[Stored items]
________________________________________
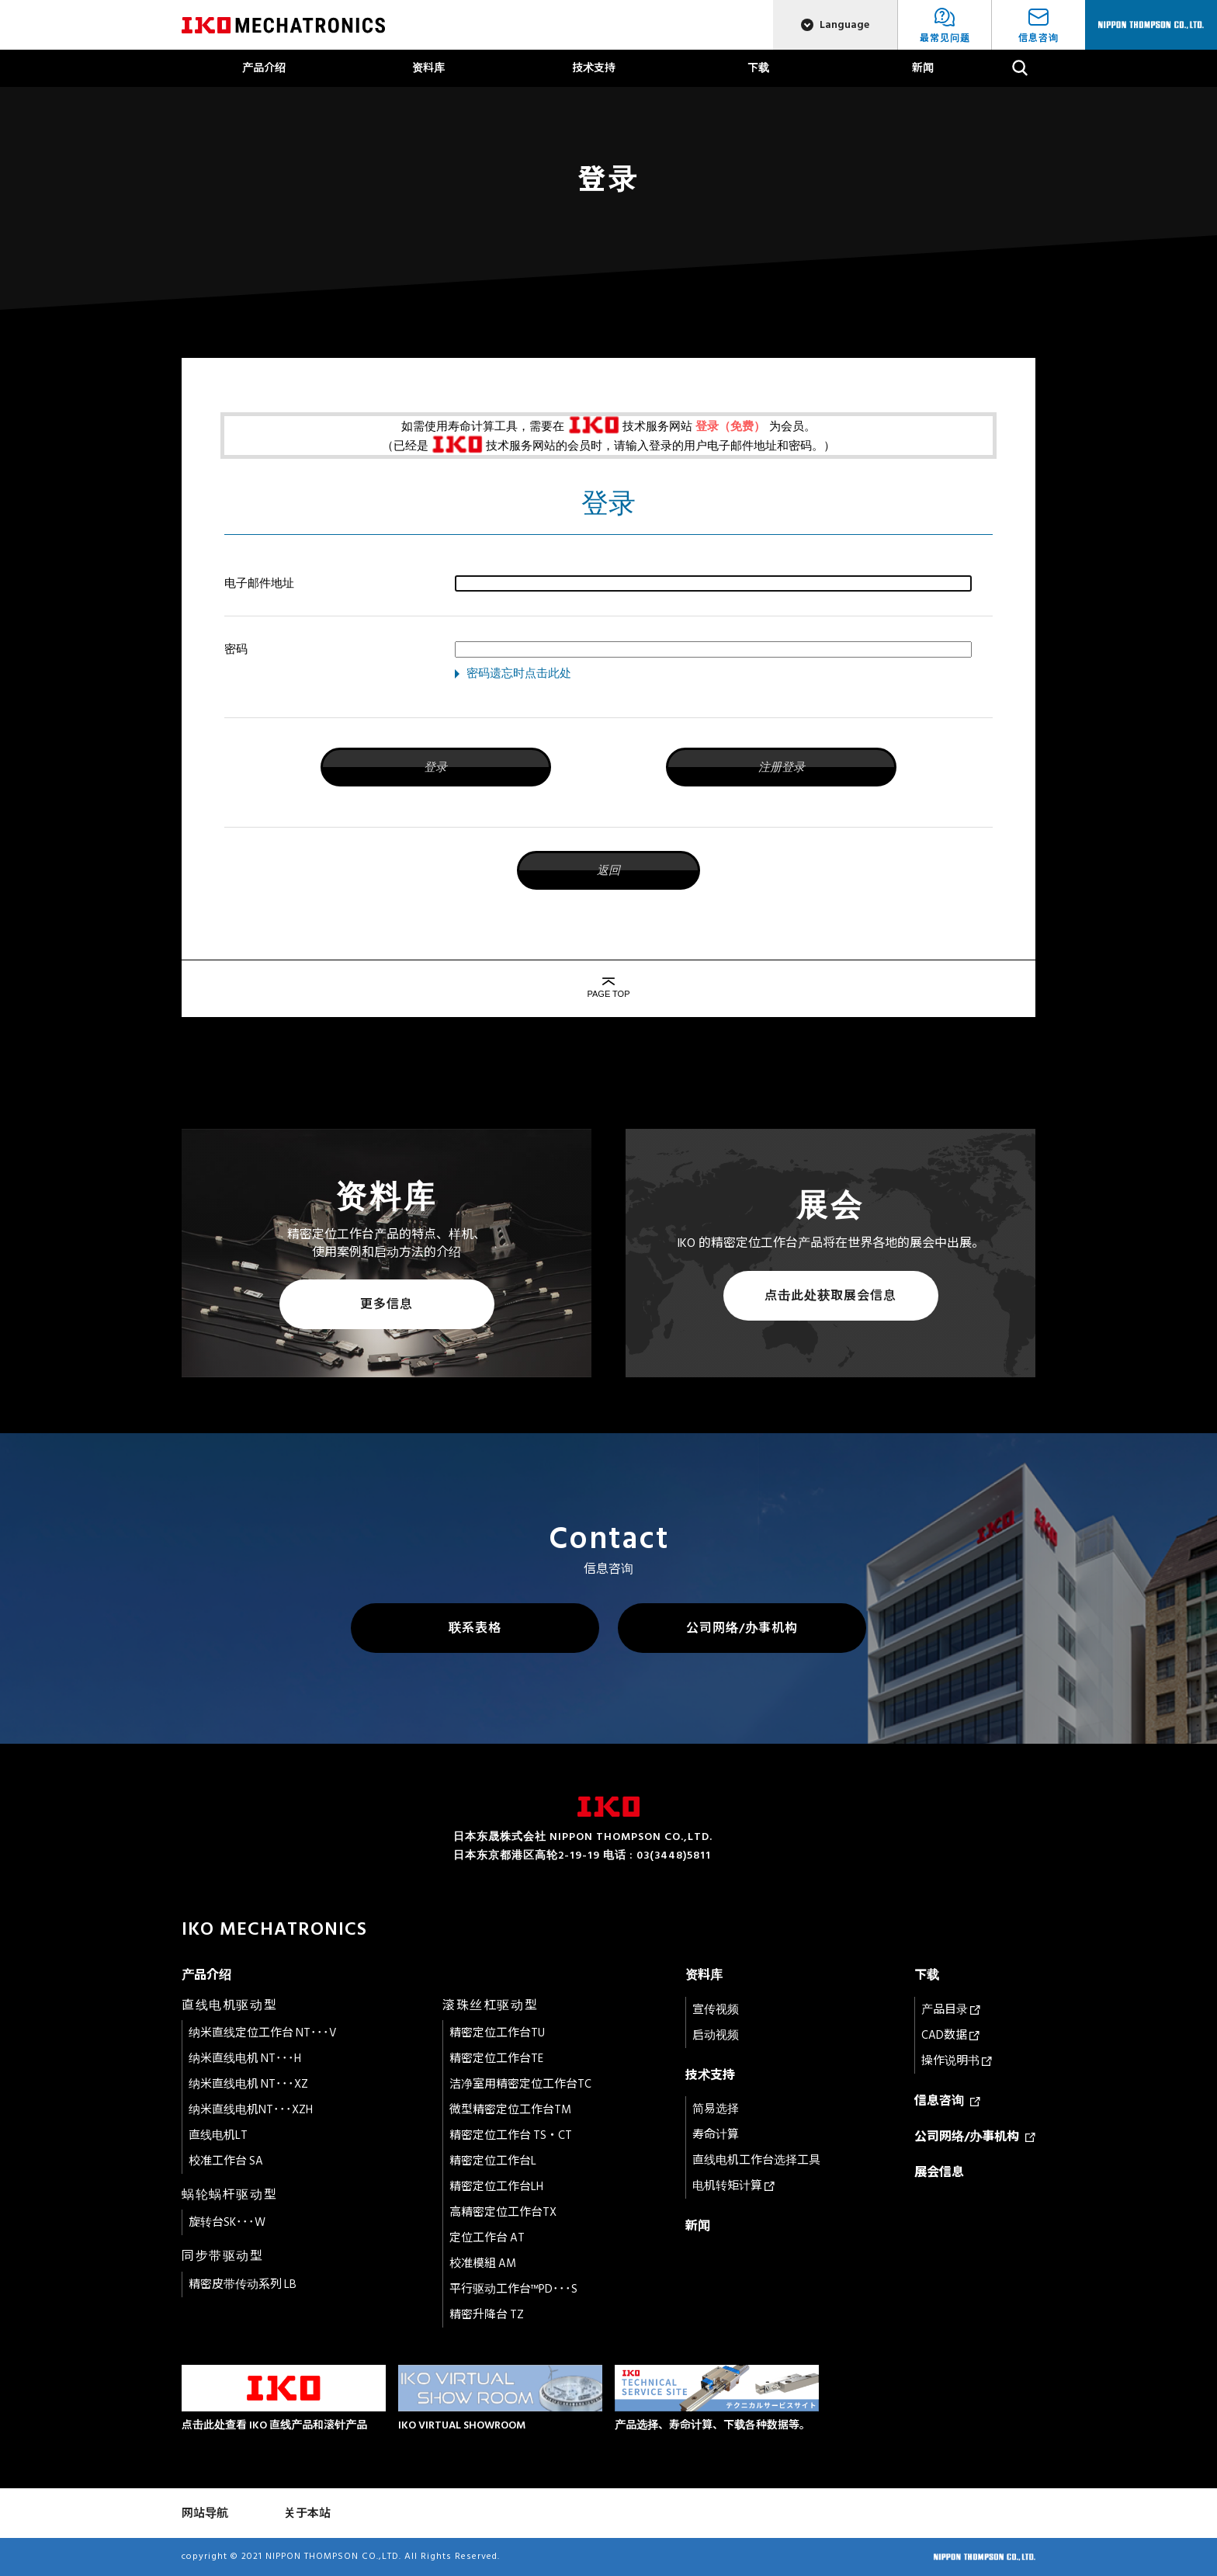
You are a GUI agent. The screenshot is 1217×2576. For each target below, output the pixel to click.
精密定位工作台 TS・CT (510, 2135)
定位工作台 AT (487, 2238)
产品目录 (950, 2009)
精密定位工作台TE (496, 2058)
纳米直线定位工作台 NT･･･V (263, 2033)
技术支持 (593, 68)
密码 (236, 648)
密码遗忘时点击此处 (518, 672)
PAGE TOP (608, 993)
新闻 (923, 68)
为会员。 (792, 425)
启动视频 (715, 2035)
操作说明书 (956, 2061)
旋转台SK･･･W (227, 2222)
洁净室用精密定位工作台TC (520, 2084)
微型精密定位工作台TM (510, 2109)
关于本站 (307, 2513)
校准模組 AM (482, 2263)
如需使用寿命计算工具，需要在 (482, 425)
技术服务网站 (657, 425)
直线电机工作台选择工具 (756, 2160)
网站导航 (205, 2513)
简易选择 (715, 2109)
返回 (608, 870)
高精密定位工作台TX (502, 2212)
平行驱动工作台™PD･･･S (513, 2289)
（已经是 (405, 445)
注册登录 (781, 766)
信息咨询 (947, 2101)
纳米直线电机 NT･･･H (245, 2058)
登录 (435, 766)
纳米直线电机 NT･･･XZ (248, 2084)
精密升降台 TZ (486, 2314)
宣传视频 (715, 2009)
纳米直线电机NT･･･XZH (251, 2109)
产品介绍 (264, 68)
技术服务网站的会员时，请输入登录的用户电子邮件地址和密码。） (660, 445)
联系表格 (475, 1628)
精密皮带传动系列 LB (242, 2284)
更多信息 (386, 1304)
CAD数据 (950, 2035)
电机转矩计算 (733, 2186)
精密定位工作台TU (497, 2033)
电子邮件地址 (259, 582)
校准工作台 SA (226, 2161)
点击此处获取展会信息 (830, 1296)
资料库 (428, 68)
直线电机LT (218, 2135)
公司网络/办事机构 (742, 1628)
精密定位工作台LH (496, 2186)
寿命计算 (715, 2134)
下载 (758, 68)
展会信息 (939, 2172)
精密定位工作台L (492, 2161)
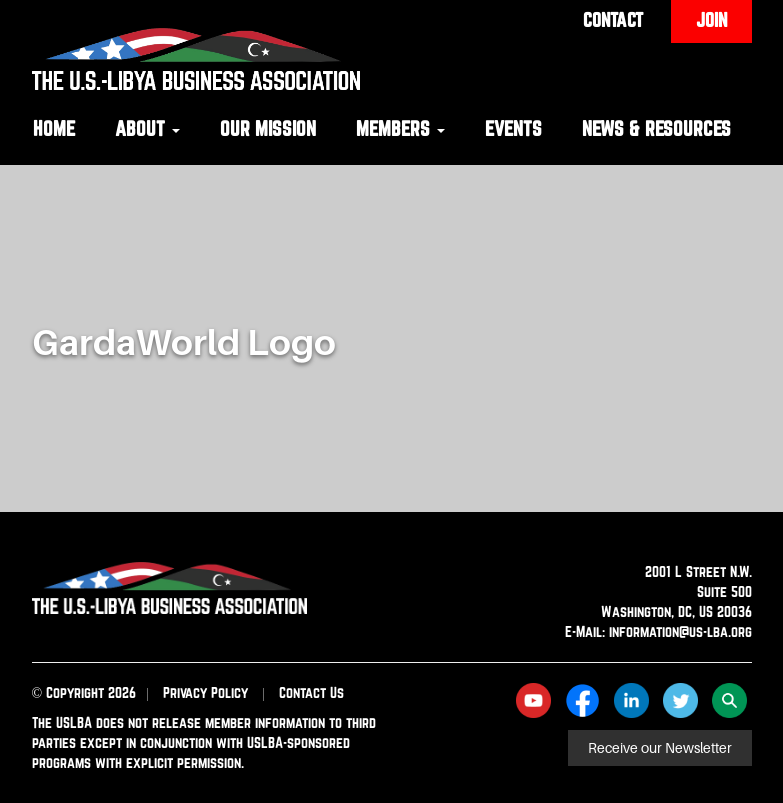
________________________________________
Action item » Write out exactly, and only, the lines running from the line with "联系表格 (475, 1628)" to the last line above, both included, with all pictures omitted.

Response »
联系表格 (475, 1628)
精密皮带传动系列 LB (242, 2284)
更多信息 (386, 1304)
CAD数据 (950, 2035)
电机转矩计算 (733, 2186)
精密定位工作台TU (497, 2033)
电子邮件地址 (259, 582)
校准工作台 SA (226, 2161)
点击此处获取展会信息 (830, 1296)
资料库 (428, 68)
直线电机LT (218, 2135)
公司网络/办事机构 (742, 1628)
精密定位工作台LH (496, 2186)
寿命计算 (715, 2134)
下载 (758, 68)
展会信息 (939, 2172)
精密定位工作台L (492, 2161)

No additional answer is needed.